Crates e Hiparquia. Fresco de la Villa Farnesina

13 de enero 2022

Crates. Cínico

por Marcel Schwob / Traducido por Eduardo Cobos

Nació en Tebas, fue discípulo de Diógenes y también conoció a Alejandro. Su padre, Ascondas, era rico y le dejó doscientos talentos. Un día en que había ido a ver una tragedia de Eurípides, se sintió inspirado ante la aparición de Telefo, rey de Misia, vestido con harapos de mendigo y sosteniendo una cesta en la mano. Se paró en el teatro y anunció en voz alta que distribuiría a quienes lo desearan los doscientos talentos de su herencia, y que en adelante los ropajes de Telefo le bastaban. Los tebanos se pusieron a reír, aglomerándose frente a su residencia; pero él reía mucho más. Les lanzó su dinero y los muebles por las ventanas, tomó un manto de tela, un bolso y se marchó.
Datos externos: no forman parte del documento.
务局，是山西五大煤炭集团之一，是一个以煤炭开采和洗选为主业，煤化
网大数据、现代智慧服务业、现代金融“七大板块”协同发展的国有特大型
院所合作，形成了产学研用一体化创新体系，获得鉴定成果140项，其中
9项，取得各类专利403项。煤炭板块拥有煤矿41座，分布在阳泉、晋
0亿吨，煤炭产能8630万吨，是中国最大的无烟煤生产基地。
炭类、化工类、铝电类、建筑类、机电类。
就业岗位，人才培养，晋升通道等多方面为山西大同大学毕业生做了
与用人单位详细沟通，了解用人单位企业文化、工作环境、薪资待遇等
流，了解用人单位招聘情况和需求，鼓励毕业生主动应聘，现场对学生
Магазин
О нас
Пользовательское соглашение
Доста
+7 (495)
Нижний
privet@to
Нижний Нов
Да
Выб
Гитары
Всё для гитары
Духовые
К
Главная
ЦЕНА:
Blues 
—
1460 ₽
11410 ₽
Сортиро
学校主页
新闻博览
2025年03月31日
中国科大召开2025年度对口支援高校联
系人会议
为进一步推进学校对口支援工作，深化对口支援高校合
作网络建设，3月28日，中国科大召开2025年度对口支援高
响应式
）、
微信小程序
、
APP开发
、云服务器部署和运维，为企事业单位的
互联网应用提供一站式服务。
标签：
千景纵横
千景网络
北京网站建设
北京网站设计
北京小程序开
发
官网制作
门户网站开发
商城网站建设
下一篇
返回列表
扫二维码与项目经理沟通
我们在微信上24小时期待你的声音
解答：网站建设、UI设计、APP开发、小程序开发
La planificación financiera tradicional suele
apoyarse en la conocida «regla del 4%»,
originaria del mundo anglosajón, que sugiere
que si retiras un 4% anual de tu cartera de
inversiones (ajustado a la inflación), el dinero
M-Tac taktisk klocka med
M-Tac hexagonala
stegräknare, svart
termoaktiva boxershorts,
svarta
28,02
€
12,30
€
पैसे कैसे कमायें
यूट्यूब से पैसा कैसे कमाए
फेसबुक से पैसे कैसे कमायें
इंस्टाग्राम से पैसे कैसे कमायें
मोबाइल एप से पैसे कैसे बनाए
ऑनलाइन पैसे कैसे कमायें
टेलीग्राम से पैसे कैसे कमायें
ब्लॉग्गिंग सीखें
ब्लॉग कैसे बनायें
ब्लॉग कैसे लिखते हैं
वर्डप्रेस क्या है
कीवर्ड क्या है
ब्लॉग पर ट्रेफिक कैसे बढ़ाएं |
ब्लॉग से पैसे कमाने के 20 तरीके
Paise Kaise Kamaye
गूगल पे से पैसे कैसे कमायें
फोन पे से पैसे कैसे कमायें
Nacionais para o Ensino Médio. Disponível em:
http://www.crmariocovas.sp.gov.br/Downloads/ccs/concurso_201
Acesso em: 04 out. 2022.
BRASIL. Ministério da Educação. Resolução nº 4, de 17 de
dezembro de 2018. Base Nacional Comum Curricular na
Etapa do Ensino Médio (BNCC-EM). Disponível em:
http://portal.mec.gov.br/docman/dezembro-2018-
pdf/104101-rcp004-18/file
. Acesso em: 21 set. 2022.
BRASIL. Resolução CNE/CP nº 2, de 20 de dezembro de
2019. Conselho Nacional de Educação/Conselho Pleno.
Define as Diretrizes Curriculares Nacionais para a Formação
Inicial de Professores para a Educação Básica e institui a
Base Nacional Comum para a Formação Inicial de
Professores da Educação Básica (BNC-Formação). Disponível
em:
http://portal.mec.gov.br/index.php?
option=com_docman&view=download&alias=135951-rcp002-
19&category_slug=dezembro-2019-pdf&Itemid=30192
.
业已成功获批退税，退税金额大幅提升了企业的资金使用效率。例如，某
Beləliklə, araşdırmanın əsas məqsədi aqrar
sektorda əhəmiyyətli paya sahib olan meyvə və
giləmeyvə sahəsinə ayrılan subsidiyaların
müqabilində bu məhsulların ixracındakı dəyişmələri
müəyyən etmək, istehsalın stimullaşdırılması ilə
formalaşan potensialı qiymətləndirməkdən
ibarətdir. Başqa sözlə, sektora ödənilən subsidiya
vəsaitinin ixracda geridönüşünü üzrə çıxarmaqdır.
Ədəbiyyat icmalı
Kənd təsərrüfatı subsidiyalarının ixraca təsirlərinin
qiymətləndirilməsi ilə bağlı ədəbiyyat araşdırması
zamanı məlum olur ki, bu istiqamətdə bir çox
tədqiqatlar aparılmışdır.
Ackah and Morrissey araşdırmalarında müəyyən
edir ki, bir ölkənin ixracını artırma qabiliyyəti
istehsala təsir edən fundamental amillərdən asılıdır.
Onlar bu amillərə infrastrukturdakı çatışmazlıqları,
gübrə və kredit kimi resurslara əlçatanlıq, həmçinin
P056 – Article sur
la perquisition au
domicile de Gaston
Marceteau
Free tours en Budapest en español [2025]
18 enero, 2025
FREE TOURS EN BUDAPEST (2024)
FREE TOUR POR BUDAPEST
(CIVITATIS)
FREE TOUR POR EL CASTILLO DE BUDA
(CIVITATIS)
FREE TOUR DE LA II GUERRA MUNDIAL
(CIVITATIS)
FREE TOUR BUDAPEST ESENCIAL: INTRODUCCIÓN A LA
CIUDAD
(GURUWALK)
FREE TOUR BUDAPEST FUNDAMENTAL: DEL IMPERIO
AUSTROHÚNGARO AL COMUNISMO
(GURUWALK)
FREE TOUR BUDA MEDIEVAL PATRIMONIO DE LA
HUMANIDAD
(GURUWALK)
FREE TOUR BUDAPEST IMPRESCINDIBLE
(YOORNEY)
Llegó a Atenas, vagó por las calles, restregándose la espalda en las murallas entre los excrementos. Puso en práctica todo lo que le aconsejaba Diógenes. El tonel le pareció superfluo. En opinión de Crates, el hombre no era en absoluto un caracol ni un escarabajo ermitaño. Permaneció desnudo en la basura, y recogió mendrugos de pan, aceitunas podridas, los restos de pescado seco y los metió en su bolso. Decía que ese bolso era una ciudad amplia, opulenta, en la que no se encontraban ni parásitos ni cortesanas, y que producían lo suficiente para su rey: tomillo, ajo, higos y pan. Así, Crates portaba su patria en la espalda y con eso se alimentaba.

No se inmiscuía en los asuntos públicos, ni se burlaba, tampoco destinaba insultos a los reyes. No aprobó para nada ese rasgo de Diógenes, quien había dicho un día: “¡Hombres, acérquense!”, golpeó con su bastón a los que habían acudido y les dijo: “He llamado a los hombres, no a los excrementos”. Crates fue amable con los hombres. No se preocupaba por nada. Las heridas le eran familiares. Aunque se lamentaba de no tener un cuerpo lo suficientemente flexible para llegar a lamerlas, como hacen los perros. También deploraba la necesidad de comer alimentos sólidos y beber agua. Pensaba que el hombre debía ser autosuficiente, sin ninguna ayuda ajena. A los meses, ya no procuraba agua para lavarse. Se contentaba con frotarse el cuerpo en las murallas si la mugre le incomodaba, habiéndose percatado de que los asnos no actúan de otra manera. Rara vez hablaba de los dioses, y esto no le inquietaba: poco le importaba que los hubiese o no, y sabía bien que nada le podrían hacer. En todo caso, les reprochaba haber creado a los hombres desdichados a propósito, al volverles el rostro hacia el cielo y privándolos de la facultad que tienen la mayoría de los animales, que es la de caminar en cuatro patas. Puesto que los dioses han decidido que para vivir hay que comer, pensaba Crates, estos debían volver el rostro de los hombres hacia la tierra, donde crecen las raíces: nadie se podía alimentar de aire y estrellas. 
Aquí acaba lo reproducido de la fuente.